Het is ook van toepassing op de raden van beheer der volgende organismen van openbaar nut van de Duitstalige Gemeenschap : - het Belgisch Radio- en Televisiecentrum van de Duitstalige Gemeenschap; - de Dienst voor arbeidsbemiddeling van de Duitstalige Gemeenschap; - de Dienst voor de personen met een handicap; - het Instituut voor de opleiding en de voortgezette opleiding in de Middenstand en de KMO's.
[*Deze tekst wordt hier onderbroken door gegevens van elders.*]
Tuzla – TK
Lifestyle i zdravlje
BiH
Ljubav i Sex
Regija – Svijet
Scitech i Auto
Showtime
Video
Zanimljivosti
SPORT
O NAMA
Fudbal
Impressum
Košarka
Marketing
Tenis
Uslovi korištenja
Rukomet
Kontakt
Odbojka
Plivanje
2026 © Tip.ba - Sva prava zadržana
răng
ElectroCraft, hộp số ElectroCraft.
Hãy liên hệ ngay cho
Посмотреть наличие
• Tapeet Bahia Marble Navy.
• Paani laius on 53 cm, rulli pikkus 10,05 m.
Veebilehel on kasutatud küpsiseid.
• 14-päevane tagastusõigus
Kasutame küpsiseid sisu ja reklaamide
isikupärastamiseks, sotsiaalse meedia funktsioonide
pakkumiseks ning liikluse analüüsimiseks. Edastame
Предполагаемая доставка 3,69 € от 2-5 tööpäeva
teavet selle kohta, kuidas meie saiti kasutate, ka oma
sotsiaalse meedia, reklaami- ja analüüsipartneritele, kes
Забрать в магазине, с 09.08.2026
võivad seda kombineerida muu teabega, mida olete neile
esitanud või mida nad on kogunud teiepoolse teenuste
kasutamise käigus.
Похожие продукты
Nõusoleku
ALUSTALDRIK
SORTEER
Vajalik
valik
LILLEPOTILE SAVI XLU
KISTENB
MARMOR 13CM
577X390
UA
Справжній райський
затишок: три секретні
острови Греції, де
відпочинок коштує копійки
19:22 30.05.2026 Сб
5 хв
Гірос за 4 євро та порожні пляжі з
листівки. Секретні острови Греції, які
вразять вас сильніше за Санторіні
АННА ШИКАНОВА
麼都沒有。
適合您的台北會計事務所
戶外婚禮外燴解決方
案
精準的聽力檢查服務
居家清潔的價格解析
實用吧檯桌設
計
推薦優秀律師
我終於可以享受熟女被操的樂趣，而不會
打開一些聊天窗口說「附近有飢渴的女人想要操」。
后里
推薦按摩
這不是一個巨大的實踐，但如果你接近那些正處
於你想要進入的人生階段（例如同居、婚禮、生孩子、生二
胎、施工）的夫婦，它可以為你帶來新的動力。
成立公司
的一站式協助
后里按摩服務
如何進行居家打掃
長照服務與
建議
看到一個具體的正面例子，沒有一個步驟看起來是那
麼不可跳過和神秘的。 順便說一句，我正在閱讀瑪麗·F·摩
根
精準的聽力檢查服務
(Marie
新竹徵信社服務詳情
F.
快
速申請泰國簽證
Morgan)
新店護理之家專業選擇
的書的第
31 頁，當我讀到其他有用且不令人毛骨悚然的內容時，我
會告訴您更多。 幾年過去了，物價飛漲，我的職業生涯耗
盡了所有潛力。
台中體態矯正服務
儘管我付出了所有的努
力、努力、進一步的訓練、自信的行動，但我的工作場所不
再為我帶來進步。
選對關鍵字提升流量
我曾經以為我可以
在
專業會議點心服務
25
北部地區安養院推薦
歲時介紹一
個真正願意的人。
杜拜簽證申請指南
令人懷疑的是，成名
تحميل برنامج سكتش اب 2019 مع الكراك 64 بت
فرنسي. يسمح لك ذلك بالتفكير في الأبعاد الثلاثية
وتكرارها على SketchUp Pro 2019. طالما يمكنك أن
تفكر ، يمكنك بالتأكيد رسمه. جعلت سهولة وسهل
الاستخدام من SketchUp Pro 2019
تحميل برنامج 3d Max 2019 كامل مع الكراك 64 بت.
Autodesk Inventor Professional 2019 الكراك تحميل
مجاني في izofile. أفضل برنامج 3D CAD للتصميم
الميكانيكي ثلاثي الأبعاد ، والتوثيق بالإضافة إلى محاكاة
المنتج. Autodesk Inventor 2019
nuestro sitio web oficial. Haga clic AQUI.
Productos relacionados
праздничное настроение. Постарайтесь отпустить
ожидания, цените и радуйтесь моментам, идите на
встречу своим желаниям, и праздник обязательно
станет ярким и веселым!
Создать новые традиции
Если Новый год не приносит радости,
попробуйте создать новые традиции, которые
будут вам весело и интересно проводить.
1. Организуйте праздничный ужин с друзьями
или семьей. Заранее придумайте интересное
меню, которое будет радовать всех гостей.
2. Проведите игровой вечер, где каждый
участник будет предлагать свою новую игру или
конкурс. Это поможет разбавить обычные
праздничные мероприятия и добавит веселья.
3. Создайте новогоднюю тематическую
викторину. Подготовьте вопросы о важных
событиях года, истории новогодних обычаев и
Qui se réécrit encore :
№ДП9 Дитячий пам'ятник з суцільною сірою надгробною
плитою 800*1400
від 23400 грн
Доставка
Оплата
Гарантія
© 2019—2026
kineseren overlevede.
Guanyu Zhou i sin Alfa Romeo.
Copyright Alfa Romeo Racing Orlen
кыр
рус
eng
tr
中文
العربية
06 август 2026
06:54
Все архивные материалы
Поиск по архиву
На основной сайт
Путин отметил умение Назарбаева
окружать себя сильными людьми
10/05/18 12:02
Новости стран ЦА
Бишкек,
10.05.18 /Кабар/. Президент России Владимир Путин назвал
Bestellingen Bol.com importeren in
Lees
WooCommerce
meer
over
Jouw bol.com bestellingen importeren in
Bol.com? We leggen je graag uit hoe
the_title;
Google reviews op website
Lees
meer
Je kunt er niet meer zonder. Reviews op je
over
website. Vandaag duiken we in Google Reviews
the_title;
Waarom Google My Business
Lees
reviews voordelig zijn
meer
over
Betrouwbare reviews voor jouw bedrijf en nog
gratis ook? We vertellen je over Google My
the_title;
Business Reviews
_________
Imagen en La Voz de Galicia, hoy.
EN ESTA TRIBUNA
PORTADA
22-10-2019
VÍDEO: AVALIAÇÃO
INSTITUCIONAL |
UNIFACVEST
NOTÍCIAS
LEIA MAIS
Behoudens afwijkende regeling is het besluit bovendien toepasselijk op alle bij decreet opgerichte of, na goedkeuring van dit besluit, door de Regering bij besluit ingestelde instellingen. § 2 - De gerechtigde personen van de instellingen en raden van beheer alsmede, desgevallend, de bijzondere modaliteiten - met uitzondering van de regelingen over het bedrag der vergoedingen en de duur van de zittingen - blijven verder door de speciefieke voorschriften van deze instellingen en raden van beheer bepaald, voor zover ze niet tegenstrijdig zijn met de voorschriften van dit besluit. § 3 - De voorschriften die van toepassing zijn op het ogenblik van de inwerkingtreding van dit besluit en die in plaats van of boven het presentiegeld of de reisvergoedingen in periodieke forfaitaire vergoedingen voorzien, blijven van toepassing.
Reisvergoedingen
Art. 2.De gerechtigden verkrijgen een reisvergoeding die hetzelfde bedrag beloopt en volgens dezelfde berekeningsmodaliteiten wordt bepaald als die toegestaan voor de dienstreizen van de ambtenaren van het Ministerie van de Duitstalige Gemeenschap.
Presentiegeld
Art. 3.De effectieve voorzitters en secretarissen van de zittingen verkrijgen per zitting van ten minste twee uren een presentiegeld ten belope van 2 000 BEF. Alle overige gerechtigden verkrijgen een presentiegeld van 1 500 BEF. Wat de pedagogische werkgroepen betreft, gelden de coördinatoren als voorzitters van de zittingen voor de toepassing van dit besluit.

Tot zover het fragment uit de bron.